Rośnie znaczenie Polaków w Brześciu. Znaczącej pomocy udziela im Europejskie Centrum Kształcenia i Wychowania OHP w Roskoszy oraz pochodzący z Białej Podlaskiej Marian Najdychor, zastępca komendanta głównego OHP.
Klub posiada też polską szkołę społeczną, do której uczęszcza prawie 400 dzieci niemal z całego Polesia. Niektóre dwa razy w tygodniu dojeżdżają nawet ponad 100 kilometrów. Klub Polski organizuje kursy metodyczne i konferencje międzynarodowe. Ostatnia była poświęcona Ignacemu Domeyce.
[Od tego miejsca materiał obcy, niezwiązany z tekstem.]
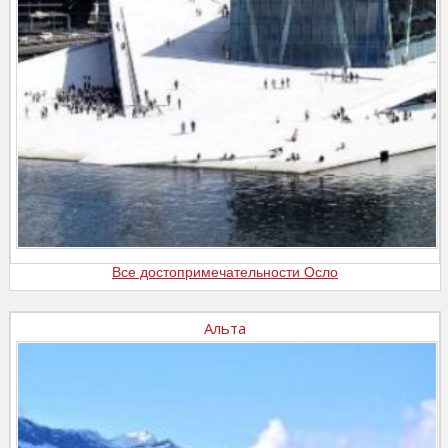
Все достопримечательности Осло
Альта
- Organizujemy szkolenia prawników, nauczycieli, lekarzy, informatyków. Tworzymy portal informacyjny "Most” i stronę internetową o kontaktach partnerskich Polska-Białoruś. Przy naszym klubie funkcjonuje drużyna harcerska im. Ryszarda Snarskiego. Tworzymy nowe programy do pracy inteligencji polskiej - mówi Alina Jaroszewicz.
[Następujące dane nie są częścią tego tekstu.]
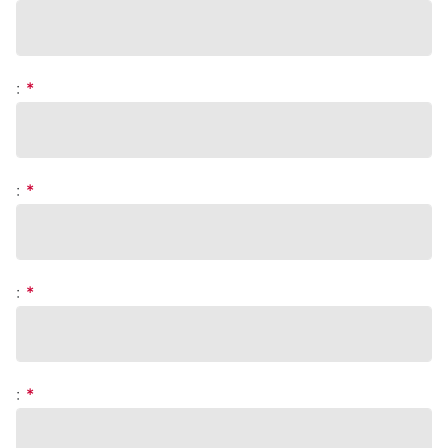
:
*
:
*
:
*
:
*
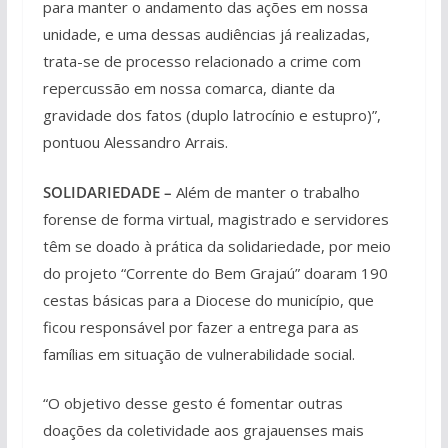
para manter o andamento das ações em nossa
unidade, e uma dessas audiências já realizadas,
trata-se de processo relacionado a crime com
repercussão em nossa comarca, diante da
gravidade dos fatos (duplo latrocínio e estupro)”,
pontuou Alessandro Arrais.
SOLIDARIEDADE –
Além de manter o trabalho
forense de forma virtual, magistrado e servidores
têm se doado à prática da solidariedade, por meio
do projeto “Corrente do Bem Grajaú” doaram 190
cestas básicas para a Diocese do município, que
ficou responsável por fazer a entrega para as
famílias em situação de vulnerabilidade social.
“O objetivo desse gesto é fomentar outras
doações da coletividade aos grajauenses mais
W piętnastoleciu przewinęło się przez klub około 2 tysiące młodych ludzi z Polesia. Ponad 200 absolwentów kursów przygotowawczych studiuje lub zakończyło edukację na polskich uczelniach. Niektórzy z nich zrobili doktoraty. Ten wkład A. Jaroszewicz został wysoko oceniony przez Ministerstwo Edukacji Narodowej i Sportu oraz marszałka Senatu RP Longina Pastusiaka (niedawno otrzymała od niego Złoty Wawrzyn).
Nasza rozmówczyni podkreśla, że Polacy w Brześciu zajmują eksponowane stanowiska. Aktywność Klubu Polskiego jest doceniana w mediach białoruskich oraz przez miejscowe władze, które zapraszają Polaków do różnych dyskusji.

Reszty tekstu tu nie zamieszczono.